I can even think of a point to replacing such notes (although it’s a bit far-fetched): once they’ve all been found, replace them with a note that’s not-to-be-found in a given key signature so that you can go back and correct them one at a time, having them jump out at you during playback rather than simply be mute.

Definitely on my highly desired list. While it’s all fine and well to think I have my ranges memorized by now, having the machine provide some assistance here when orchestrating/arranging would be most helpful. I really miss this going from Sibelius to Dorico (although some of my friends consider it a nuisance, so it should be user configurable.)

It’d truly be in the spirit of Dorico to have a preference to turn it off, ignore it or at least configure such ranges.

We will certainly add this at some point, it’s just a matter of priority.

ups, started to score in dorico instead of the “S” program. Man, I miss the coloured ranges.

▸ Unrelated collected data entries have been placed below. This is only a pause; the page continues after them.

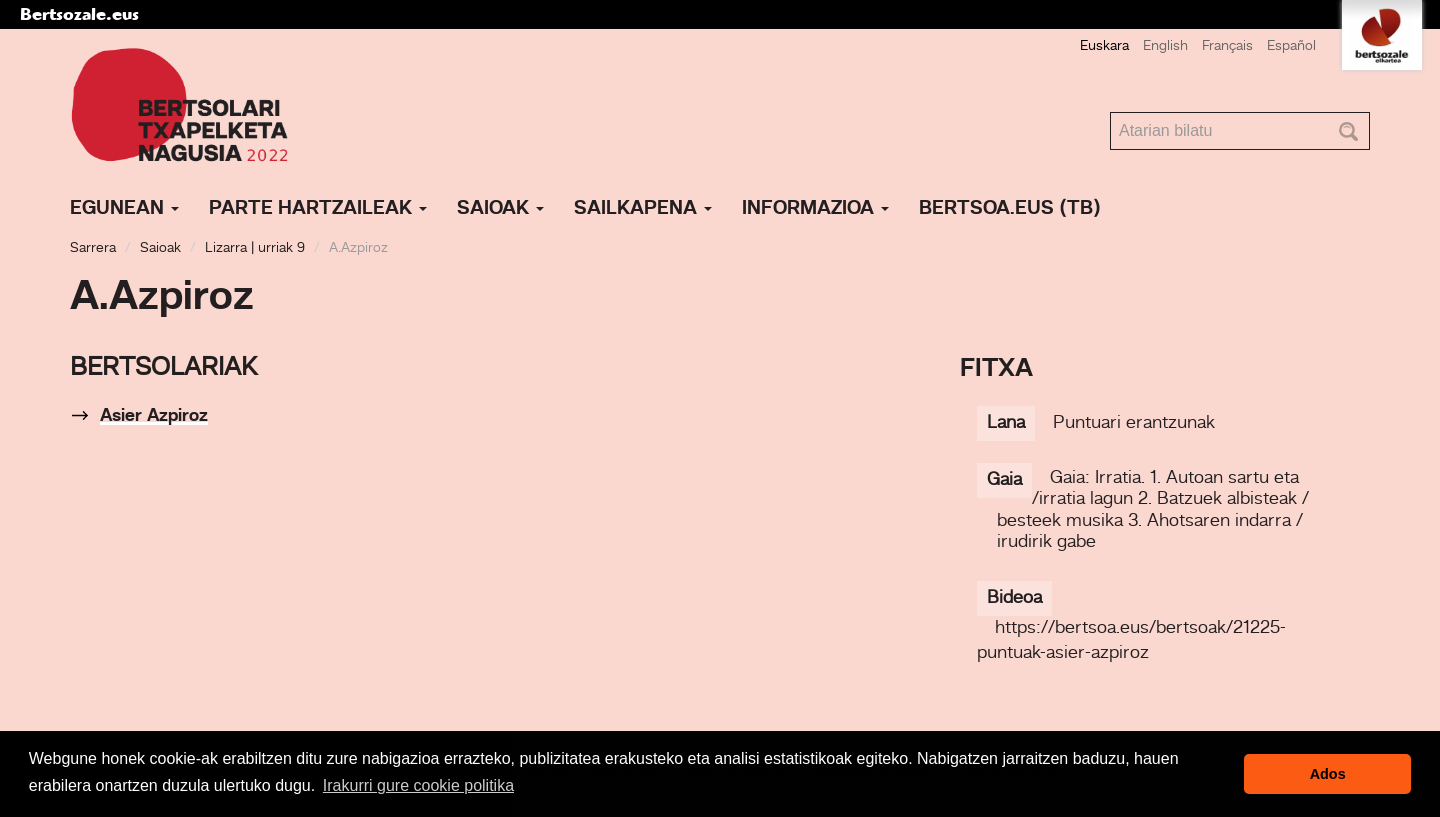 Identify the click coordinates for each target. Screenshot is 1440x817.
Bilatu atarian (1110, 112)
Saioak (500, 209)
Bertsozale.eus (79, 14)
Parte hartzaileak (318, 209)
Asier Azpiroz (154, 416)
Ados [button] (1328, 774)
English (1165, 46)
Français (1227, 46)
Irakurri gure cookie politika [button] (418, 785)
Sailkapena (643, 209)
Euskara (1104, 46)
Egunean (124, 209)
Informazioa (815, 209)
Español (1291, 46)
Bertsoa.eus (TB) (1010, 209) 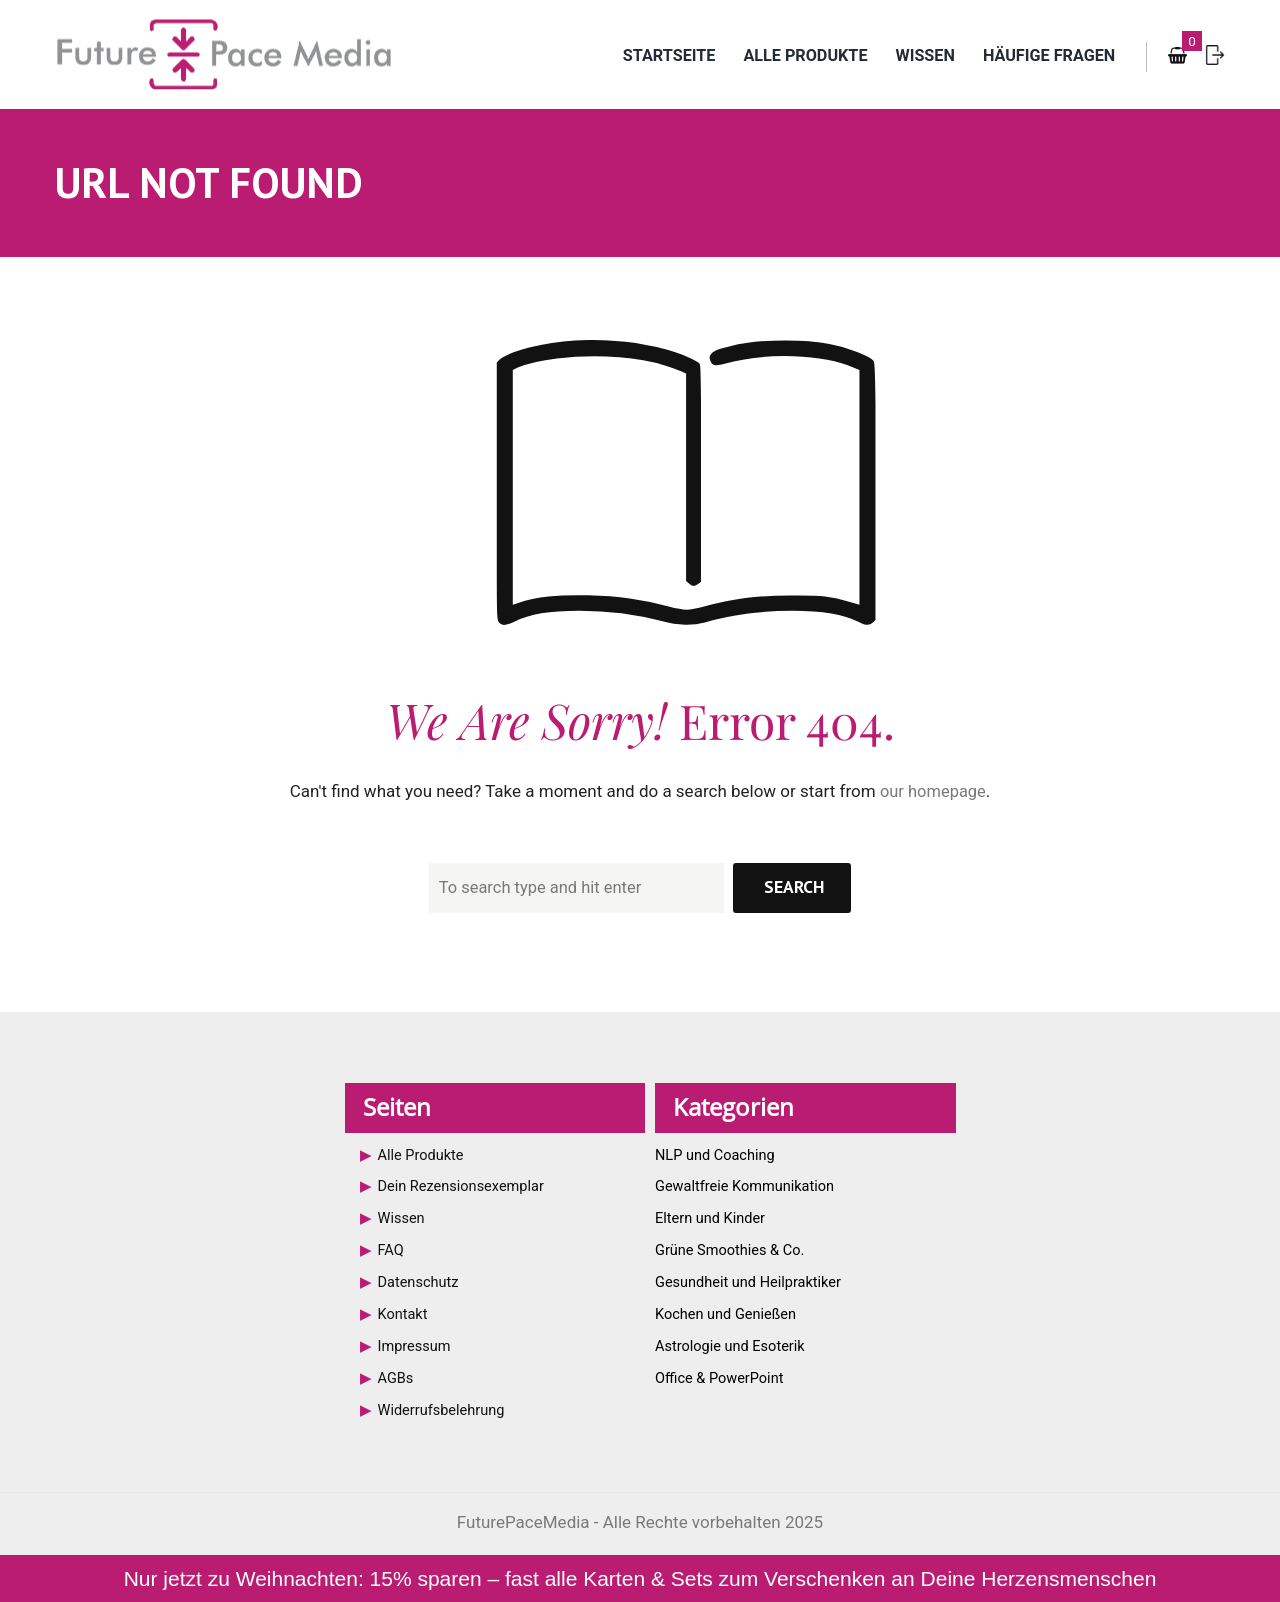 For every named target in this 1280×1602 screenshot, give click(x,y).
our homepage (932, 792)
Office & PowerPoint (721, 1378)
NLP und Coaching (717, 1156)
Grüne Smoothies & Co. (732, 1251)
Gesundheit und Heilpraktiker (751, 1282)
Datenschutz (420, 1282)
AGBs (396, 1378)
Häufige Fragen (1045, 56)
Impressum (415, 1346)
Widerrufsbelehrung (443, 1409)
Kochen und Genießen (728, 1314)
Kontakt (404, 1314)
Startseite (647, 56)
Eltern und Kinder (712, 1219)
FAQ (391, 1251)
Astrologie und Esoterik (732, 1346)
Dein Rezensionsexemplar (464, 1187)
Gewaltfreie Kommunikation (747, 1187)
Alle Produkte (790, 56)
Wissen (916, 56)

Not that I’ve really used this feature in Finale (or in general), but while this has been dug up already: please include the option to choose your own out-of-range note color (and/or opacity) – unless you come up with a completely different way of showing this; in that case, surprise us. :smiley:

As a workaround, you can slowly move an instrument’s pitch up and down (alt + up/down arrow) until it stops sounding.

So, Select Notes-Out-of-Range or Select Notes of a certain Colour [and thusly, be able to select Notes Out of Range].

Is this still a non-starter?

We’ve still not added this feature yet, but I agree it would be useful!

Hi Daniel,

Thanks again for the lightning fast response and for not brushing off the question as not part of the “design ethos“ - ha ha.

I guess maybe I am really wondering whether or not there might be in the future -like one of the former mainstay programs- some type of macro creation that allows one to “get under the hood (bonnet?)” and resolve these things vs. feature-requesting?

Yes, Dorico has a built-in Lua interpreter and we do have ambitions to build up a proper scripting API to allow you to do useful things with the software. Unfortunately to date it has not had a sufficiently high priority for us to really make progress on it, but it’s definitely something we want to build in future.